Grrrr. Make yourself a table that lays out what you need, where it comes from and needs to go, and what content rule controls that. You do document things, right? If not, don’t come crying to me later not knowing what you did several months back and now don’t understand. Adelante.
The Big Picture
You might be interested to know how I am running both sets of SMTP traffic through only one port 25 connection? External Relay domain from domain1 to domain2. A tad clunky, but hey, I only have one IP to work with (I’m cheap but not easy). And I want to reinforce the Lync Edge in all this. I am using single IP Edge, with ports 444, 446, and 447 for SIP, WC, and AV services. And again, this is NOT recommended if you are expecting ubiquitous federation to work. Most of the world will expect to be able to talk on 443 to your domain, and this construction is snaking all 443 to the load balancer for Exchange and Lync web services.
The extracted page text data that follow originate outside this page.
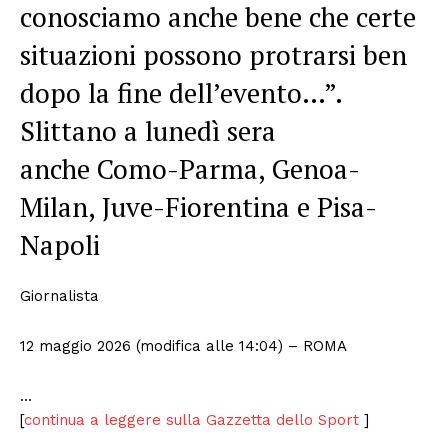
conosciamo anche bene che certe
situazioni possono protrarsi ben
dopo la fine dell’evento…”.
Slittano a lunedì sera
anche Como-Parma, Genoa-
Milan, Juve-Fiorentina e Pisa-
Napoli
Giornalista
12 maggio 2026 (modifica alle 14:04)
– ROMA
…
[
continua a leggere sulla Gazzetta dello Sport
]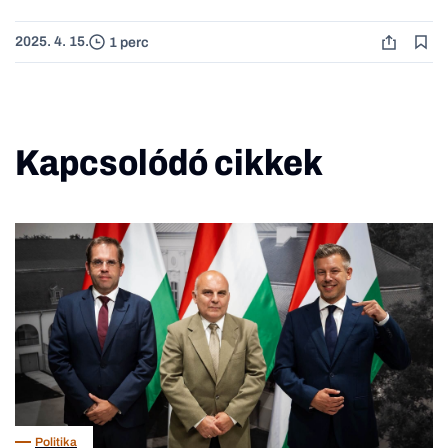
2025. 4. 15.
1 perc
Kapcsolódó cikkek
Politika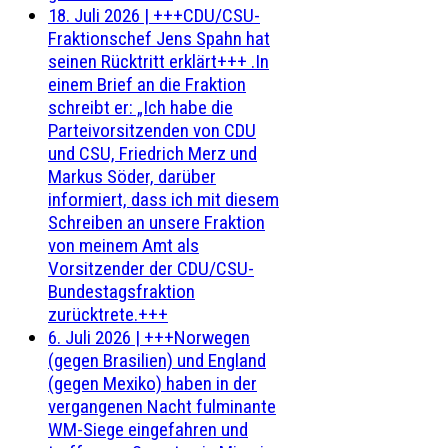
18. Juli 2026
|
+++CDU/CSU-
Fraktionschef Jens Spahn hat
seinen Rücktritt erklärt+++ .In
einem Brief an die Fraktion
schreibt er: „Ich habe die
Parteivorsitzenden von CDU
und CSU, Friedrich Merz und
Markus Söder, darüber
informiert, dass ich mit diesem
Schreiben an unsere Fraktion
von meinem Amt als
Vorsitzender der CDU/CSU-
Bundestagsfraktion
zurücktrete.+++
6. Juli 2026
|
+++Norwegen
(gegen Brasilien) und England
(gegen Mexiko) haben in der
vergangenen Nacht fulminante
WM-Siege eingefahren und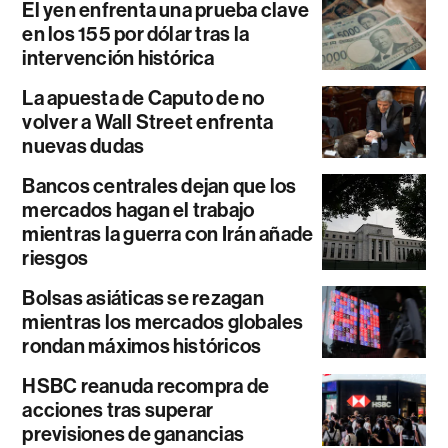
El yen enfrenta una prueba clave
en los 155 por dólar tras la
intervención histórica
La apuesta de Caputo de no
volver a Wall Street enfrenta
nuevas dudas
Bancos centrales dejan que los
mercados hagan el trabajo
mientras la guerra con Irán añade
riesgos
Bolsas asiáticas se rezagan
mientras los mercados globales
rondan máximos históricos
HSBC reanuda recompra de
acciones tras superar
previsiones de ganancias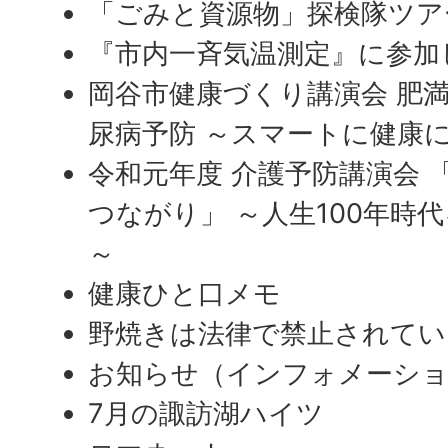
「ごみと資源物」探検隊ツア
『市内一斉気温測定』に参加
岡谷市健康づくり講演会 肥
尿病予防 ～スマートに健康
令和元年度 介護予防講演会 
つながり」 ～人生100年時
～
健康ひと口メモ
野焼きは法律で禁止されてい
お知らせ（インフォメーシ
7月の諏訪湖ハイツ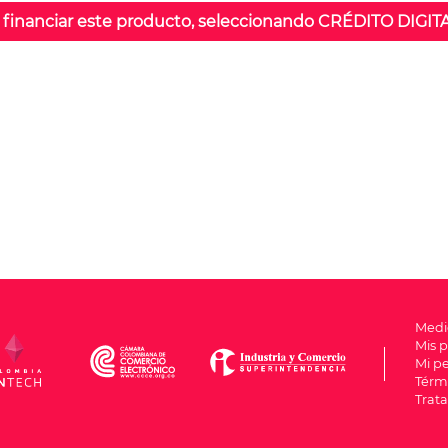
 financiar este producto, seleccionando CRÉDITO DIGITA
Medi
Mis 
Mi pe
Térm
Trat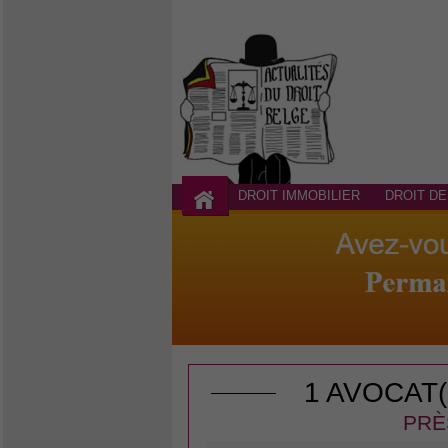
DROIT IMMOBILIER
DROIT DE
1 AVOCAT
PRÈ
With all 443 traffic landing in one spot, we can use Kemp (or any other load balancer or device/appliance that supports this concept) Content Rules to send the URL to where we need it to go. Routing and network relationships need to be figured out in advance, as do the Content Rules and the subVS’s that are actually handling the traffic.
While this exercise did a bit more than is normal for an organization, what with two Exchange organizations and only one Lync environment and using only one public IP, I think the point is made about bringing all 443 traffic to one spot and having (Kemp in this case) something decide where to send the traffic based on requested URL. If I had more resources, and wanted to do this for a real organization, I would use one IP for Lync SIP, WC, and AV, and use another public IP for all 443 traffic. Thereby saving precious IP resources which was the original goal.